Cats go through puberty just like us – here’s what happens when cats turn into teenagers.
This post has been written by Dr Sarah Elliott BVetMed MRCVS, Central Veterinary Officer at Cats Protection.
It is tough growing up, particularly when puberty strikes and hormones go haywire.
But did you know that some cats experience puberty from only four months of age? And there are plenty of feline teenage mums out there who are not having a great time!
When puberty hits, a cat becomes capable of reproducing. They will start exhibiting certain behaviours which will let other cats know that they are looking for a mate. A female cat may ‘call’ for a mate, and become more restless or affectionate. This behaviour lasts for around five to 10 days and will continue every couple of weeks until she successfully finds a mate. Male cats may start to roam further away from home and become more territorial, getting into late-night fights and spraying their territories with strong-smelling urine.
After puberty, cats will become prolific breeders.

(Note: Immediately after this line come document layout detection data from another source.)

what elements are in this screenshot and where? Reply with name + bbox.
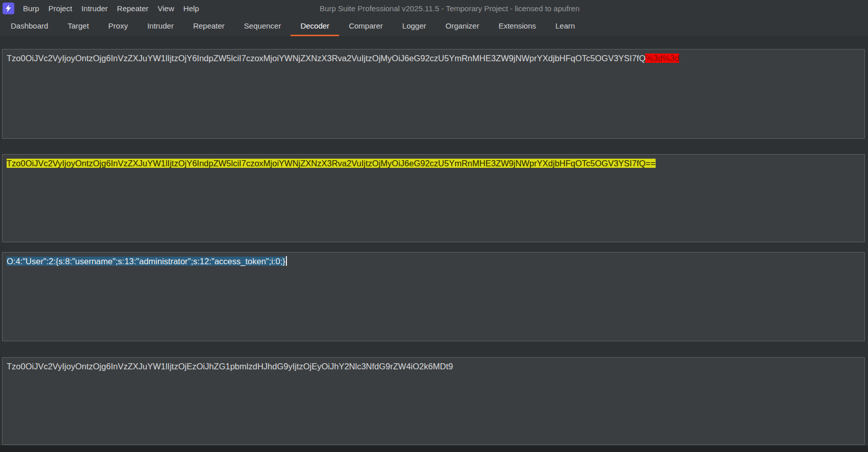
tab-organizer[interactable]: Organizer bbox=[436, 17, 489, 36]
burp-ai-icon[interactable] bbox=[3, 3, 14, 14]
tab-intruder[interactable]: Intruder bbox=[137, 17, 183, 36]
menu-item-repeater[interactable]: Repeater bbox=[112, 0, 153, 17]
tab-comparer[interactable]: Comparer bbox=[339, 17, 393, 36]
tab-extensions[interactable]: Extensions bbox=[489, 17, 545, 36]
bottom-strip bbox=[0, 445, 868, 452]
tab-sequencer[interactable]: Sequencer bbox=[234, 17, 291, 36]
decoder-panel-base64-decoded-url[interactable]: Tzo0OiJVc2VyIjoyOntzOjg6InVzZXJuYW1lIjtz… bbox=[2, 154, 865, 242]
tab-proxy[interactable]: Proxy bbox=[99, 17, 137, 36]
tab-dashboard[interactable]: Dashboard bbox=[1, 17, 58, 36]
decoder-panel-serialized-object-edited[interactable]: O:4:"User":2:{s:8:"username";s:13:"admin… bbox=[2, 252, 865, 341]
text-segment-red: %3d%3d bbox=[645, 54, 679, 63]
window-title: Burp Suite Professional v2025.11.5 - Tem… bbox=[320, 0, 580, 17]
decoder-panel-url-encoded-input[interactable]: Tzo0OiJVc2VyIjoyOntzOjg6InVzZXJuYW1lIjtz… bbox=[2, 49, 865, 139]
text-segment-none: Tzo0OiJVc2VyIjoyOntzOjg6InVzZXJuYW1lIjtz… bbox=[7, 54, 645, 63]
decoder-content: Tzo0OiJVc2VyIjoyOntzOjg6InVzZXJuYW1lIjtz… bbox=[0, 49, 868, 445]
tab-logger[interactable]: Logger bbox=[393, 17, 436, 36]
tab-decoder[interactable]: Decoder bbox=[291, 17, 339, 36]
menu-bar: BurpProjectIntruderRepeaterViewHelp Burp… bbox=[0, 0, 868, 17]
tab-learn[interactable]: Learn bbox=[546, 17, 585, 36]
menu-item-burp[interactable]: Burp bbox=[18, 0, 44, 17]
lightning-bolt-icon bbox=[5, 5, 12, 12]
menu-item-project[interactable]: Project bbox=[44, 0, 77, 17]
text-caret bbox=[286, 256, 287, 266]
menu-item-help[interactable]: Help bbox=[179, 0, 204, 17]
menu-items: BurpProjectIntruderRepeaterViewHelp bbox=[18, 0, 204, 17]
text-segment-none: Tzo0OiJVc2VyIjoyOntzOjg6InVzZXJuYW1lIjtz… bbox=[7, 362, 453, 371]
decoder-panel-base64-encoded-output[interactable]: Tzo0OiJVc2VyIjoyOntzOjg6InVzZXJuYW1lIjtz… bbox=[2, 357, 865, 445]
menu-item-view[interactable]: View bbox=[153, 0, 179, 17]
text-segment-yellow: Tzo0OiJVc2VyIjoyOntzOjg6InVzZXJuYW1lIjtz… bbox=[7, 159, 656, 168]
text-segment-selection: O:4:"User":2:{s:8:"username";s:13:"admin… bbox=[7, 257, 285, 266]
menu-item-intruder[interactable]: Intruder bbox=[77, 0, 112, 17]
tab-repeater[interactable]: Repeater bbox=[183, 17, 234, 36]
tab-target[interactable]: Target bbox=[58, 17, 99, 36]
main-tab-bar: DashboardTargetProxyIntruderRepeaterSequ… bbox=[0, 17, 868, 37]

One female cat may give birth to up to 18 kittens in a year! Young mums are particularly at risk as they are physically underdeveloped and too inexperienced to successfully raise their kittens. The mother’s own health can suffer as a result of carrying a pregnancy when still so young.
Fortunately, cats can be neutered before puberty begins. Neutering from four months of age is hugely beneficial for cats from a social, health and population control perspective. Four months is the age at which neutering recommended by Cats Protection, The Cat Group and many other veterinary bodies.